Stamane il mio ospite e duce
piomba giù, mentre sto cucinando. Anzi,piombano in due, col felino
mollemente adagiato sulla spalla destra. Sono attaccati col mastice,
quei due. Si sono seduti sulla seggiola, con l'evidente atteggiamento
di chi aspetta che sia pronto. E io mi sono sentito chef e maître
allo stesso tempo, e, per la prima volta nei suoi confronti, medico.
Mi guarda con gli occhi socchiusi mentre mi affaccendo e, come
sempre, parlo a me stesso, ritmando il mio lavoro: "Via!",
"Fatto!", più tutte le imprecazioni che non voglio mettere
sulla carta, quando mi scotto o quando mi affetto un dito, cosa
disdicevole perché poi sanguino per ore, e cucinare incerottato è
una delle cose più brutte della vita. Non dice niente, lui, ed
entrambi sono attentissimi e non si perdono nessun passaggio.
Questo primo, e chissà che non
sia l'ultimo, desinare insieme all'Orco, merita lo Champagne. Ed è
proprio quello che esce dal frigorifero, assieme a uno straccetto di
carne che il certosino più che mangiare aspira. Con l'occasione gli
somministro quella carezza di cui da più giorni mi porto la voglia
dietro. Dopo cena apriamo la bottiglia del Calvados, con l'illusione
che sturi davvero le arterie. Adesso, seduto di fronte a lui,
tranquillo, posso permettermi di guardarlo con un po' più di
attenzione. Prima domanda: è più vecchio di me? Forse. Condividiamo
l'uso sporadico del rasoio ma la sua barba, 7-10 giorni, è bianca.
Il viso e le mani sono coperti da una cute raggrinzita, non più
elastica, con quelle macchie tipiche del danno da sole. Realizzo che
è inutile spiegargli che è una situazione preneoplastica. I suoi
abiti sono semplici, in tinta unita, e danno l'impressione di
pulizia. E' pettinato e ha i capelli ben tagliati (gli chiederò
quando viene il barbiere), con la scriminatura a destra. Fuma più di
me, perché ha i baffi ingialliti, assieme all'indice delle mani.
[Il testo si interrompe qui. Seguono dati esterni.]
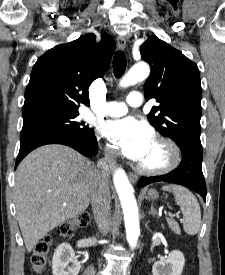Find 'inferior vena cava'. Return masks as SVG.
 Returning a JSON list of instances; mask_svg holds the SVG:
<instances>
[{
	"mask_svg": "<svg viewBox=\"0 0 225 275\" xmlns=\"http://www.w3.org/2000/svg\"><path fill=\"white\" fill-rule=\"evenodd\" d=\"M115 153L106 151L105 157L99 161L91 188V204L95 221L103 234L109 230L110 190L108 176L114 166Z\"/></svg>",
	"mask_w": 225,
	"mask_h": 275,
	"instance_id": "obj_1",
	"label": "inferior vena cava"
}]
</instances>
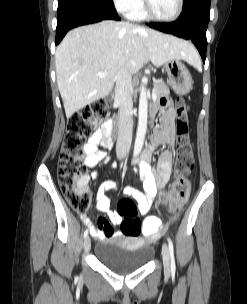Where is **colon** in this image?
<instances>
[{
	"label": "colon",
	"mask_w": 247,
	"mask_h": 304,
	"mask_svg": "<svg viewBox=\"0 0 247 304\" xmlns=\"http://www.w3.org/2000/svg\"><path fill=\"white\" fill-rule=\"evenodd\" d=\"M108 115L107 102L100 100L89 108L73 113L67 122V132L59 154L58 182L68 204L78 213L89 207L90 197L86 183V165L82 158L84 142L90 133V126L96 118ZM176 179L172 189L161 194V200L171 209L180 207L188 195L187 176L194 166L193 148L189 135L188 107L183 98L177 99L176 117ZM117 214L121 217V232L136 237L153 238L162 229L156 217H149L143 226L137 217L135 203L129 198L118 202Z\"/></svg>",
	"instance_id": "1"
}]
</instances>
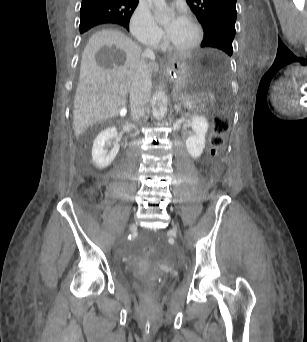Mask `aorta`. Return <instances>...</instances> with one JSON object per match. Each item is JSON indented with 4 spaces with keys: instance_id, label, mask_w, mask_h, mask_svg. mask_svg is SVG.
Instances as JSON below:
<instances>
[{
    "instance_id": "762f6f07",
    "label": "aorta",
    "mask_w": 307,
    "mask_h": 342,
    "mask_svg": "<svg viewBox=\"0 0 307 342\" xmlns=\"http://www.w3.org/2000/svg\"><path fill=\"white\" fill-rule=\"evenodd\" d=\"M151 2L155 6V14L160 16V24H163V26L169 24L170 20L174 18V12H169L165 0H151ZM152 108L154 118H157V120L165 118L168 108V98L165 92H161V90L155 92L152 98Z\"/></svg>"
}]
</instances>
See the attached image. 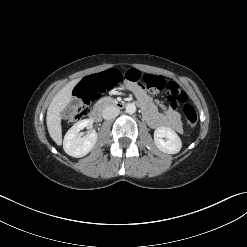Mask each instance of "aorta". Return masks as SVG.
<instances>
[{"mask_svg":"<svg viewBox=\"0 0 247 247\" xmlns=\"http://www.w3.org/2000/svg\"><path fill=\"white\" fill-rule=\"evenodd\" d=\"M126 112L128 114H134L136 112V106L132 103L126 105Z\"/></svg>","mask_w":247,"mask_h":247,"instance_id":"obj_1","label":"aorta"}]
</instances>
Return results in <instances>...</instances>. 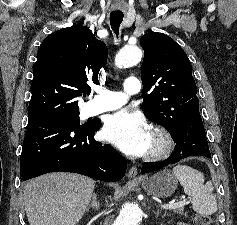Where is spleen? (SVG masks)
<instances>
[{"label": "spleen", "mask_w": 237, "mask_h": 225, "mask_svg": "<svg viewBox=\"0 0 237 225\" xmlns=\"http://www.w3.org/2000/svg\"><path fill=\"white\" fill-rule=\"evenodd\" d=\"M173 175L183 186L185 194L192 198L195 212L207 216L217 211L212 183L204 184V176L201 172L187 165H177L173 168Z\"/></svg>", "instance_id": "obj_1"}]
</instances>
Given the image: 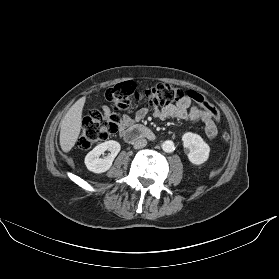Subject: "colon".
Returning <instances> with one entry per match:
<instances>
[{
    "label": "colon",
    "mask_w": 279,
    "mask_h": 279,
    "mask_svg": "<svg viewBox=\"0 0 279 279\" xmlns=\"http://www.w3.org/2000/svg\"><path fill=\"white\" fill-rule=\"evenodd\" d=\"M189 96L200 103L216 122L219 120L218 110L202 94L190 91ZM104 97L111 103L113 110H94L83 119L78 139V145L83 150L91 149L112 136L118 130L121 121L118 111L128 108L132 101L141 102L146 107H164L178 102L183 98V92L165 83L137 90L133 81H124L106 90ZM222 140L226 144L230 140L226 131L222 133Z\"/></svg>",
    "instance_id": "colon-1"
}]
</instances>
Esprime pace, in questo aiutato dalla bestia, adesso placidamente
appoggiata sul suo collo, con le zampe ai due lati, che lui tiene con
le mani. Il Moscoforo, senza dubbio, anche se il gattone non è
ancora un vitello. E come il Moscoforo sono un tutt'uno. "Come
lo chiami?", gli chiedo incoraggiato dal Calvados. Per lui
immagino qualche nome glorioso, tipo Achillèus. "Non ho bisogno
di chiamarlo, basta un'occhiata. Ma anche l'occhiata poi non serve,
mi è attaccato come una piattola...." e sghignazza
improvvisamente, gioioso del bene che il gatto gli dimostra. "Mi
piacerebbe prenderlo in braccio", penso ad alta voce. "Non
ci riuscirai. Lui è parte di me". Ok, pratica chiusa.
"Come sei finito qua?"
gli chiedo, più che con curiosità con lo stupore di avere avuto il
coraggio di chiederglielo. "Non sono capace a vivere come gli
altri. So rendermi veramente intollerabile. E la pazienza di quella
donna a un certo punto è finita. Si è fatta una valigina e se ne è
semplicemente andata via. Dopo una settimana ero sul gommone, quello
che ha portato te. Certo, mi manca parecchio. Credo di averla amata
tanto ma forse non è stato abbastanza. O forse mi sono ostinato nel
credere che lei fosse la donna giusta. Si vede che così non era. Non
ho avuto il coraggio di provare a ricominciare. Sono scappato".
Pronuncia queste parole con tono
un po' ironico. Capisco bene che la ferita è ancora aperta, ancorché
non recente. Chissà cosa avranno sbagliato....
Siamo scappati entrambi, quindi,
ma entrambi non possiamo scappare da noi stessi.